Ollama-OCR, a new open-source tool with 2.3k GitHub stars, converts scanned documents into clean markdown using local vision models. It runs entirely offline via Ollama, supporting models like llava, llama 3.2 vision, and granite3.2-vision.
Key facts
- 2.3k GitHub stars as of announcement.
- Supports 5+ vision models: llava, llama 3.2 vision, granite3.2-vision, moondream, minicpm-v.
- Output formats: markdown, plain text, JSON, tables, key-value pairs.
- Batch processing with parallel execution and progress tracking.
- Includes Streamlit web app for no-code usage.
Ollama-OCR is an open-source utility that extracts text from scanned documents and images by leveraging Ollama's local vision models. According to @_vmlops, the tool eliminates reliance on cloud APIs or paid OCR subscriptions, processing everything on the user's machine.
How It Works
Users can swap between models such as llava, llama 3.2 vision, granite3.2-vision, moondream, and minicpm-v to balance speed and accuracy. Output formats include markdown, plain text, JSON, structured tables, and key-value pairs. The tool supports batch processing of entire folders in parallel with built-in progress tracking, and includes image preprocessing before feeding data to the model. A Streamlit web app is bundled for those who prefer a graphical interface over the command line.
Local-First Advantage
Ollama-OCR's key differentiator is its local-first architecture. Unlike cloud-based OCR services (e.g., Google Cloud Vision, AWS Textract), no data leaves the user's machine. This makes it attractive for privacy-sensitive workflows in legal, medical, and enterprise document processing.
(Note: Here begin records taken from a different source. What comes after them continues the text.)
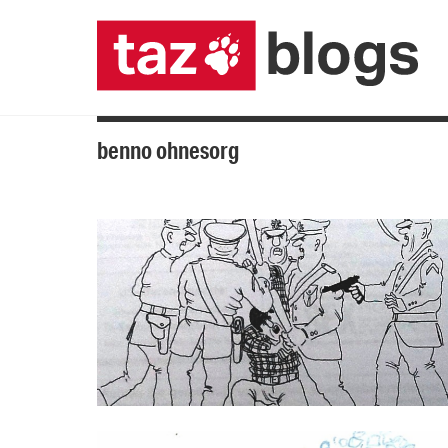
benno ohnesorg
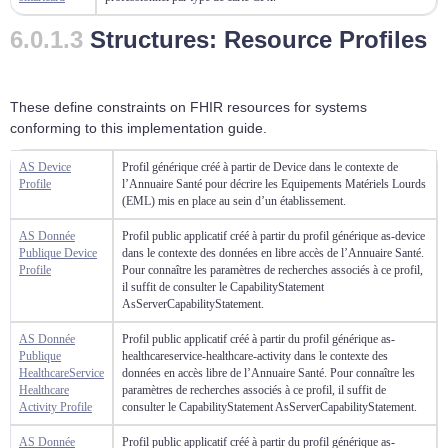
Structures: Resource Profiles
These define constraints on FHIR resources for systems
conforming to this implementation guide.
AS Device
Profil générique créé à partir de Device dans le contexte de
Profile
l’Annuaire Santé pour décrire les Equipements Matériels Lourds
(EML) mis en place au sein d’un établissement.
AS Donnée
Profil public applicatif créé à partir du profil générique as-device
Publique Device
dans le contexte des données en libre accès de l’Annuaire Santé.
Profile
Pour connaître les paramètres de recherches associés à ce profil,
il suffit de consulter le CapabilityStatement
AsServerCapabilityStatement.
AS Donnée
Profil public applicatif créé à partir du profil générique as-
Publique
healthcareservice-healthcare-activity dans le contexte des
HealthcareService
données en accès libre de l’Annuaire Santé. Pour connaître les
Healthcare
paramètres de recherches associés à ce profil, il suffit de
Activity Profile
consulter le CapabilityStatement AsServerCapabilityStatement.
AS Donnée
Profil public applicatif créé à partir du profil générique as-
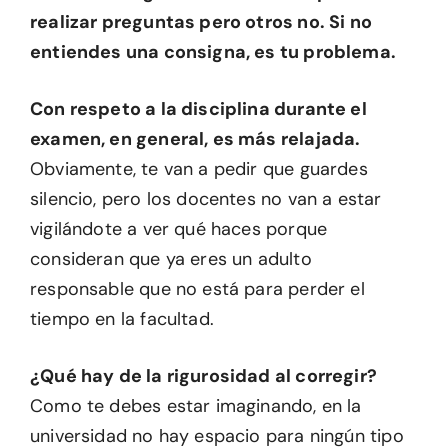
realizar preguntas pero otros no. Si no
entiendes una consigna, es tu problema.
Con respeto a la disciplina durante el
examen, en general, es más relajada.
Obviamente, te van a pedir que guardes
silencio, pero los docentes no van a estar
vigilándote a ver qué haces porque
consideran que ya eres un adulto
responsable que no está para perder el
tiempo en la facultad.
¿Qué hay de la rigurosidad al corregir?
Como te debes estar imaginando, en la
universidad no hay espacio para ningún tipo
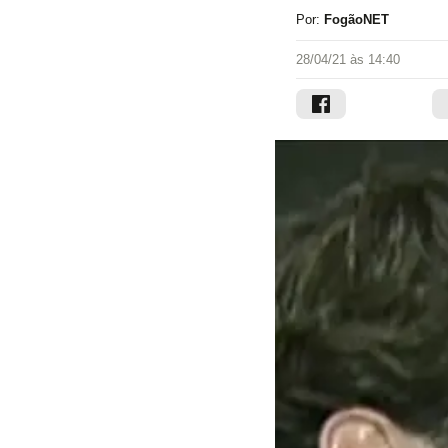
Por:
FogãoNET
28/04/21 às 14:40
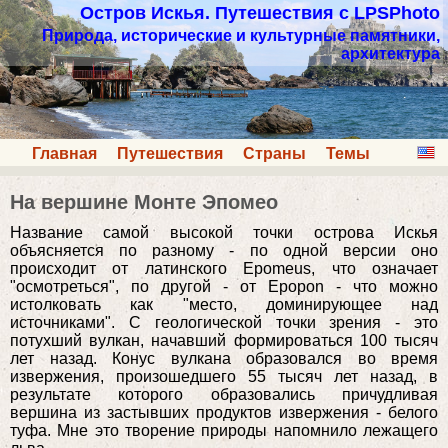
Остров Искья. Путешествия с LPSPhoto
Природа, исторические и культурные памятники,
архитектура
Главная
Путешествия
Страны
Темы
На вершине Монте Эпомео
Название самой высокой точки острова Искья
объясняется по разному - по одной версии оно
происходит от латинского Epomeus, что означает
"осмотреться", по другой - от Epopon - что можно
истолковать как "место, доминирующее над
источниками". С геологической точки зрения - это
потухший вулкан, начавший формироваться 100 тысяч
лет назад. Конус вулкана образовался во время
извержения, произошедшего 55 тысяч лет назад, в
результате которого образовались причудливая
вершина из застывших продуктов извержения - белого
туфа. Мне это творение природы напомнило лежащего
The tool is installed via pip and requires only an existing Ollama installation with a compatible vision model.
Unique Take
Ollama-OCR is not a new model but a lightweight orchestration layer that commoditizes OCR by abstracting away model switching. Its real value is in the flexibility to switch between vision models without code changes, and the ability to batch process documents locally. This mirrors the broader trend of "model-agnostic tooling" that lets users pick the best model for each task without vendor lock-in. The 2.3k stars suggest strong early adoption among developers who want to avoid cloud costs and data privacy risks.
Limitations
The tool's accuracy and latency depend entirely on the chosen vision model. High-accuracy models like llama 3.2 vision may be slower on CPU-only machines. The source does not disclose performance benchmarks or supported image formats beyond standard scanned documents.
Key Takeaways
- Ollama-OCR extracts text from scanned docs locally using Ollama vision models.
- 2.3k stars, no cloud APIs needed.
What to watch

Watch for benchmark comparisons between Ollama-OCR and cloud OCR services (Google Cloud Vision, AWS Textract) on accuracy and speed. Also monitor GitHub star growth and contributions, which could indicate enterprise adoption for local document processing.